The city of Athens grew without losing its roots. Well,
it couldn’t anyway, as it is under the endless vigilance of the Acropolis which
observes it from the top of the hill. The intense light released by the
Parthenon makes me believe that the adored goddess Athens keeps watching over the
city and the Greeks, now happy for this political renovation but still anxious
with the possible outcomes. Ioanna, a beautiful and friendly Greek, says she is
pleased with the change but suspicious of the results. We have to wait and see!

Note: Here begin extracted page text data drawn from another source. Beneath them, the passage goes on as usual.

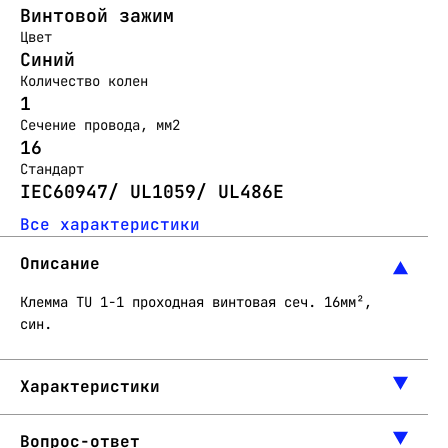
Винтовой зажим
Цвет
Синий
Количество колен
1
Сечение провода, мм2
16
Стандарт
IEC60947/ UL1059/ UL486E
Все характеристики
Описание
Клемма TU 1-1 проходная винтовая сеч. 16мм²,
син.
Характеристики
Вопрос-ответ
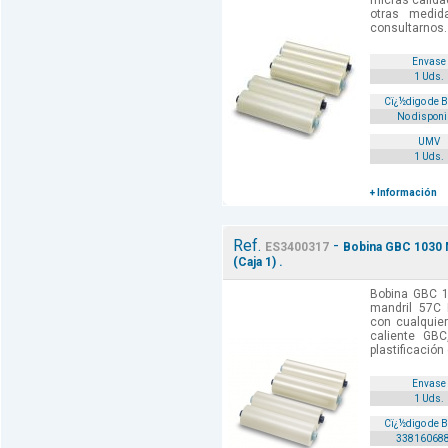
micras calida
otras medi
consultarnos.
Envase
1 Uds.
Cï¿½digo de 
No disponi
UMV
1 Uds.
+ Información
Ref.
-
ES3400317
Bobina GBC 1030 
(Caja 1) .
Bobina GBC 
mandril 57C 
con cualquier
caliente GBC
plastificación 
Envase
1 Uds.
Cï¿½digo de 
33816068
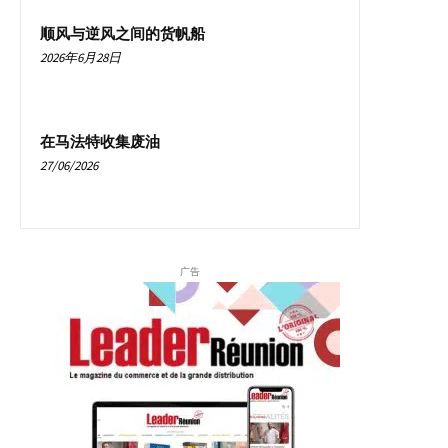
顺风与逆风之间的货帆船
2026年6月28日
在马法特收集废油
27/06/2026
广告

Meanwhile, at the same time of this conversation, a group of citizens was
gathering at Syntagma square, the political center of Athens, to demonstrate
their support to the new government, who is fighting with the despised Troika
for a new credit plan. Over a week later, this chapter was not yet concluded,
but I hope that this calmness, even in disorderly times, can be kept.
The life in ruins
For the visitors the charm still works. For
2500 years the wind has been blowing amidst the columns of the temple dedicated
to the goddess Athens. It has been a mosque and a catholic church, it has been
burnt and it has collapsed, until it became a temple again, spying on the city
which changes at its feet. Persistence is an admirable quality, and just for
that reason it is totally worth it to walk through the complex of the
Acropolis, to touch its faded-colored pillars, to step on the many used rocks
and get surprised with the arms of the statues that still remain.
Seen from up
close, however, it seems that the Parthenon can barely stand. There are parts
of its structure missing, the iron-made scaffolds proliferate, modern machines
occupy the space that should belong to History. More in ruins than I expected,
the Parthenon appeared to me with a surprising renovation technique: marble (so
it looks) encased in old limestone, the pure whiteness contrasting with the old
brownish. It looks strange, as if they were stealing, stone by stone, the
mystical origin of the temple and its character. I know that I shouldn’t be so
demanding with antique monuments like this one, which suffered innumerous
atrocities throughout millennia, but I just can’t resist to this sad feeling
that invades me.
Albeit this unexpected feeling, the fascination
for the ruins is infinite. On the southern side of the Acropolis, I see the
Theater of Dionysius, the god of the wine, and can perfectly imagine the
half-moon stoned seats crowded with people watching a tragedy, with a goblet of
wine in their hands. In front of the Parthenon, it rises a small temple called Erecteion,
sustained by the “maids of Karyai” (caryatides), made eternal by the statues of
human dimension. From the north side of the Acropolis, among the statues of the
maids (now realistic copies) and the remaining columns, I peek at the city,
spreading as a white mantle until the slopes of the mountains. On the side of
the Propylaeum, the monumental gateway to the Acropolis, I can see further down
the temple of Hephaestus, devoted to the god of fire. It looks intact, amidst
the bushes that involve it. In fact, it is the most well preserved temple of
the entire complex and, despite less famous, it is simply magnificent!
While these ancient structures, entangled in
the modern buildings and the white houses that cover the ground, are telling me
their stories, the city keeps stretching to the mountains, on one side, and to
the sea on the other, until the port of Piraeus. There where, once more,
different sides touch and land and sea are embraced without prejudice. A highly
valuable quality that I hope Greece can keep forever.